Des manifestations contre la vie chère ont été violemment réprimées. L’opposition reproche au nouveau régime de dépasser celui de Mugabe en brutalité. Des lois ont été récemment adoptées qui musèlent toute opinion dissidente. Militants, élus et intellectuels sont arrêtés. Sans doute plus répressif que son prédécesseur, Mnangagwa n’a pas la vision idéologique d’un Mugabe, estime Raftopoulos : « Il s’appuie sur la militarisation et la sécurisation, non sur un message intellectuel fort. »
En 2008, lorsque Mugabe avait perdu au premier tour, Mnangagwa aurait supervisé la vague de violence et d’intimidation qui avait contraint l’opposition à se retirer du second tour. Ex-ministre de la Défense notamment, il conserve des liens étroits avec les services de renseignement qu’il a dirigés.
Mallette de dollars
Partisan d’une ligne dure et poids lourd du parti au pouvoir (Zanu-PF) depuis l’indépendance, Mnangagwa est devenu chef de l’État à l’issue d’une guerre de succession qui l’avait opposé à Grace Mugabe, l’épouse du président nonagénaire écarté en 2017. Le bras de fer qui s’était engagé entre les rivaux s’était soldé dans un premier temps par le limogeage de Mnangagwa du poste de vice-président.
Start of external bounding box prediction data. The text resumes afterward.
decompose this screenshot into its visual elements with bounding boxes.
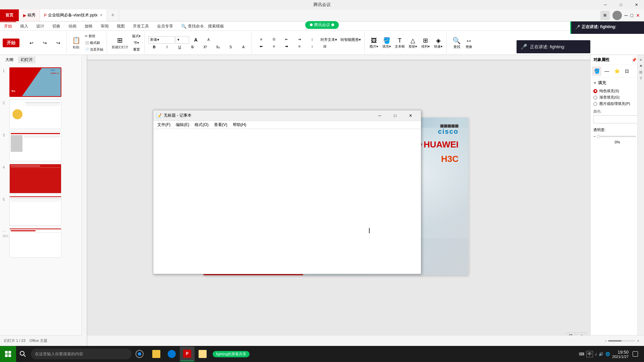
ribbon-tab-view[interactable]: 视图 (113, 22, 129, 31)
subscript-btn[interactable]: X₂ (212, 44, 224, 50)
font-family-select[interactable]: 宋体▾ (148, 36, 175, 44)
taskbar-notepad-btn[interactable] (195, 347, 210, 361)
minimize-button[interactable]: ─ (598, 0, 613, 9)
fill-option-gradient[interactable]: 渐变填充(G) (593, 95, 641, 100)
align-right-btn[interactable]: ➡ (281, 44, 293, 49)
fill-icon-btn[interactable]: 🪣 (592, 66, 601, 76)
arrange-btn[interactable]: ⊞ 排列▾ (420, 36, 432, 50)
transparency-minus[interactable]: − (593, 134, 595, 138)
notepad-menu-edit[interactable]: 编辑(E) (173, 121, 192, 128)
ribbon-tab-dev[interactable]: 开发工具 (129, 22, 153, 31)
line-spacing-btn[interactable]: ↕ (306, 44, 318, 49)
tab-preview[interactable]: ▶ 稿秀 (19, 9, 40, 21)
tab-add[interactable]: + (107, 9, 119, 21)
shadow-btn[interactable]: S (225, 44, 237, 50)
notepad-maximize-btn[interactable]: □ (387, 110, 403, 121)
keyboard-icon[interactable]: ⌨ (579, 352, 584, 356)
list-ol-btn[interactable]: ① (268, 37, 280, 43)
taskbar-start-btn[interactable] (0, 346, 16, 362)
avatar[interactable] (612, 11, 622, 20)
panel-pin-btn[interactable]: 📌 (632, 58, 637, 62)
insert-image-btn[interactable]: 🖼 图片▾ (368, 37, 380, 50)
zoom-in-btn[interactable]: ＋ (636, 338, 640, 343)
side-icon-2[interactable]: ★ (639, 64, 643, 68)
notepad-close-btn[interactable]: ✕ (403, 110, 418, 121)
start-button[interactable]: 开始 (3, 39, 19, 47)
slide-item-3[interactable]: 3 (3, 132, 79, 161)
tab-pptx[interactable]: P 企业组网必备-vlan技术.pptx ✕ (40, 9, 107, 21)
zoom-slider[interactable] (608, 340, 635, 342)
size-icon-btn[interactable]: ⊡ (622, 66, 632, 76)
layout-button[interactable]: 版式▾ (130, 33, 143, 39)
copy-button[interactable]: ⬜ 格式刷 (84, 40, 105, 46)
taskbar-search-icon-btn[interactable] (16, 347, 30, 361)
notification-btn[interactable] (631, 346, 640, 362)
line-icon-btn[interactable]: — (602, 66, 611, 76)
ribbon-tab-vip[interactable]: 会员专享 (153, 22, 177, 31)
redo-button[interactable]: ↪ (39, 40, 51, 46)
sound-icon[interactable]: 🔊 (599, 352, 603, 356)
slide-thumb-1[interactable]: cisco HUAWEI H3C 学IE (9, 67, 61, 97)
increase-indent-btn[interactable]: ⇥ (293, 37, 306, 43)
text-box-btn[interactable]: T 文本框 (393, 37, 406, 50)
notepad-menu-help[interactable]: 帮助(H) (230, 121, 249, 128)
list-ul-btn[interactable]: ≡ (255, 37, 267, 43)
close-button[interactable]: ✕ (629, 0, 644, 9)
decrease-indent-btn[interactable]: ⇤ (281, 37, 293, 43)
fill-btn[interactable]: 🪣 填充▾ (381, 36, 393, 50)
ribbon-tab-insert[interactable]: 插入 (16, 22, 32, 31)
find-btn[interactable]: 🔍 查找 (451, 36, 463, 50)
notepad-menu-view[interactable]: 查看(V) (211, 121, 230, 128)
fill-option-image[interactable]: 图片或纹理填充(P) (593, 101, 641, 106)
convert-smartart-btn[interactable]: 转智能图形▾ (339, 37, 362, 43)
notepad-menu-format[interactable]: 格式(O) (192, 121, 211, 128)
paste-button[interactable]: 📋 粘贴 (70, 36, 82, 50)
slide-thumb-6[interactable] (9, 228, 61, 258)
redo2-button[interactable]: ↪ (52, 40, 64, 46)
screen-sharing-label[interactable]: fighting的屏幕共享 (213, 351, 250, 357)
font-increase-btn[interactable]: A (190, 37, 202, 43)
replace-btn[interactable]: ↔ 替换 (463, 36, 475, 50)
slide-item-5[interactable]: 5 (3, 196, 79, 226)
new-slide-button[interactable]: ⊞ 新建幻灯片 (110, 36, 130, 50)
font-color-btn[interactable]: A (237, 44, 250, 50)
taskbar-explorer-btn[interactable] (149, 347, 164, 361)
reset-button[interactable]: 重置 (130, 47, 143, 53)
justify-btn[interactable]: ≡ (293, 44, 306, 49)
transparency-thumb[interactable] (597, 135, 600, 138)
maximize-button[interactable]: □ (613, 0, 629, 9)
taskbar-search-bar[interactable]: 在这里输入你要搜索的内容 (31, 349, 131, 359)
notepad-textarea[interactable] (155, 130, 420, 273)
slide-thumb-5[interactable] (9, 196, 61, 226)
color-picker[interactable] (593, 115, 638, 123)
bold-btn[interactable]: B (148, 44, 160, 50)
zoom-out-btn[interactable]: − (605, 339, 607, 343)
ribbon-tab-animation[interactable]: 动画 (64, 22, 80, 31)
view-mode-icon[interactable]: ⊞ (600, 11, 610, 20)
ribbon-tab-transition[interactable]: 切换 (48, 22, 64, 31)
restore-app-btn[interactable]: □ (631, 13, 633, 18)
slide-item-1[interactable]: 1 cisco HUAWEI H3C 学IE (3, 67, 79, 97)
italic-btn[interactable]: I (161, 44, 173, 50)
undo-button[interactable]: ↩ (25, 40, 38, 46)
strikethrough-btn[interactable]: S (186, 44, 199, 50)
tab-home[interactable]: 首页 (0, 9, 19, 21)
side-icon-3[interactable]: ⊟ (639, 70, 642, 74)
fill-option-solid[interactable]: 纯色填充(S) (593, 88, 641, 94)
underline-btn[interactable]: U (174, 44, 186, 50)
cut-button[interactable]: ✂ 剪切 (84, 33, 105, 39)
music-note-icon[interactable]: ♩ (595, 352, 597, 356)
superscript-btn[interactable]: X² (199, 44, 211, 50)
text-dir-btn[interactable]: ↕ (306, 37, 318, 43)
close-app-btn[interactable]: ✕ (636, 13, 640, 18)
transparency-track[interactable] (597, 136, 636, 137)
notepad-minimize-btn[interactable]: ─ (372, 110, 387, 121)
fill-collapse-btn[interactable]: ▼ (593, 81, 597, 85)
col-btn[interactable]: ⊟ (319, 44, 331, 49)
taskbar-cortana-btn[interactable] (133, 347, 146, 361)
minimize-app-btn[interactable]: ─ (625, 13, 628, 18)
align-left-btn[interactable]: ⬅ (255, 44, 267, 49)
effect-icon-btn[interactable]: ⭐ (612, 66, 622, 76)
side-icon-1[interactable]: ≡ (640, 58, 642, 62)
align-center-btn[interactable]: ≡ (268, 44, 280, 49)
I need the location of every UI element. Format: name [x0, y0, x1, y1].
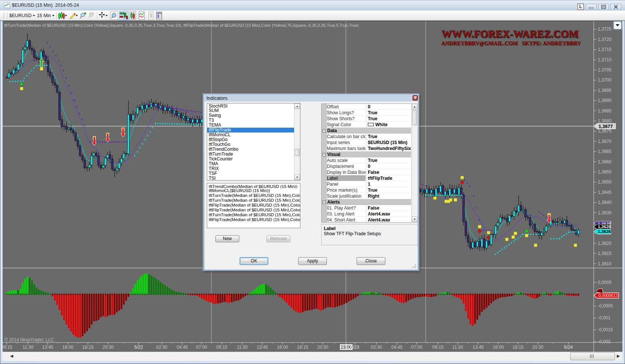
- svg-text:04:45: 04:45: [177, 345, 188, 350]
- svg-text:-0,002: -0,002: [598, 339, 610, 344]
- svg-text:5/24: 5/24: [564, 345, 573, 350]
- svg-text:1,3628: 1,3628: [598, 224, 611, 229]
- svg-text:16:00: 16:00: [493, 345, 504, 350]
- svg-text:07:00: 07:00: [411, 345, 422, 350]
- svg-text:13:45: 13:45: [473, 345, 484, 350]
- svg-text:-0,001: -0,001: [598, 315, 610, 320]
- svg-text:07:00: 07:00: [196, 345, 207, 350]
- svg-text:11:30: 11:30: [452, 345, 463, 350]
- svg-text:5/22: 5/22: [134, 345, 143, 350]
- svg-text:1,3665: 1,3665: [598, 149, 612, 154]
- svg-text:20:30: 20:30: [102, 345, 114, 350]
- svg-text:13:45: 13:45: [257, 345, 268, 350]
- svg-text:18:15: 18:15: [297, 345, 308, 350]
- svg-text:1,3725: 1,3725: [598, 26, 612, 32]
- svg-text:1,3720: 1,3720: [598, 37, 612, 42]
- svg-text:04:45: 04:45: [391, 345, 403, 350]
- svg-text:1,3695: 1,3695: [598, 88, 612, 93]
- svg-text:11:30: 11:30: [22, 345, 33, 350]
- svg-text:1,3675: 1,3675: [598, 128, 612, 134]
- svg-text:1,3640: 1,3640: [598, 200, 612, 205]
- svg-text:1,3680: 1,3680: [598, 118, 612, 124]
- svg-text:16:00: 16:00: [62, 345, 73, 350]
- svg-text:09:15: 09:15: [216, 345, 227, 350]
- svg-text:02:30: 02:30: [371, 345, 382, 350]
- svg-text:-0,0015: -0,0015: [598, 327, 613, 332]
- svg-text:-0,0000613: -0,0000613: [597, 293, 618, 298]
- svg-text:02:30: 02:30: [156, 345, 167, 350]
- svg-text:20:30: 20:30: [317, 345, 328, 350]
- svg-text:1,3655: 1,3655: [598, 169, 612, 175]
- svg-text:0,0005: 0,0005: [598, 280, 612, 285]
- svg-text:tftTurnTrade(Median of $EURUSD: tftTurnTrade(Median of $EURUSD (15 Min),…: [4, 23, 359, 28]
- svg-text:1,3705: 1,3705: [598, 67, 612, 73]
- svg-text:09:15: 09:15: [1, 345, 12, 350]
- svg-text:1,3700: 1,3700: [598, 77, 612, 83]
- svg-text:-0,0005: -0,0005: [598, 303, 613, 309]
- svg-text:18:15: 18:15: [512, 345, 524, 350]
- svg-text:1,3610: 1,3610: [598, 261, 612, 266]
- svg-text:1,3626: 1,3626: [598, 229, 611, 234]
- svg-text:16:00: 16:00: [277, 345, 288, 350]
- svg-text:1,3710: 1,3710: [598, 57, 612, 63]
- svg-text:13:45: 13:45: [42, 345, 53, 350]
- svg-text:1,3615: 1,3615: [598, 251, 612, 256]
- svg-text:1,3635: 1,3635: [598, 210, 612, 215]
- svg-text:1,3660: 1,3660: [598, 159, 612, 165]
- svg-text:1,3690: 1,3690: [598, 98, 612, 103]
- svg-text:11:30: 11:30: [237, 345, 247, 350]
- svg-text:1,3715: 1,3715: [598, 47, 612, 52]
- svg-text:1,3620: 1,3620: [598, 241, 612, 246]
- svg-text:09:15: 09:15: [432, 345, 444, 350]
- svg-text:1,3670: 1,3670: [598, 139, 612, 144]
- svg-text:1,3645: 1,3645: [598, 190, 612, 195]
- svg-text:© 2014 NinjaTrader, LLC: © 2014 NinjaTrader, LLC: [4, 337, 54, 342]
- svg-text:1,3650: 1,3650: [598, 179, 612, 185]
- svg-text:5/23: 5/23: [350, 345, 359, 350]
- svg-text:20:30: 20:30: [532, 345, 543, 350]
- svg-text:18:15: 18:15: [82, 345, 94, 350]
- svg-text:1,3685: 1,3685: [598, 108, 612, 114]
- svg-text:1,3677: 1,3677: [599, 124, 613, 129]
Craignant pour sa vie, il s’était enfui au Mozambique. Son fils, qui l’avait accompagné, l’avait décrit assis à un arrêt de bus après un périple nocturne à travers la montagne, costume poussiéreux et chaussures déchirées. Avec, pour tout bagage, une mallette remplie de dollars.
Puis, en quelques semaines, la situation s’était renversée. Les généraux avaient pris le pouvoir et rappelé Mnangagwa. Le « crocodile » avait alors effectué un retour triomphal, soutenu par le parti au pouvoir.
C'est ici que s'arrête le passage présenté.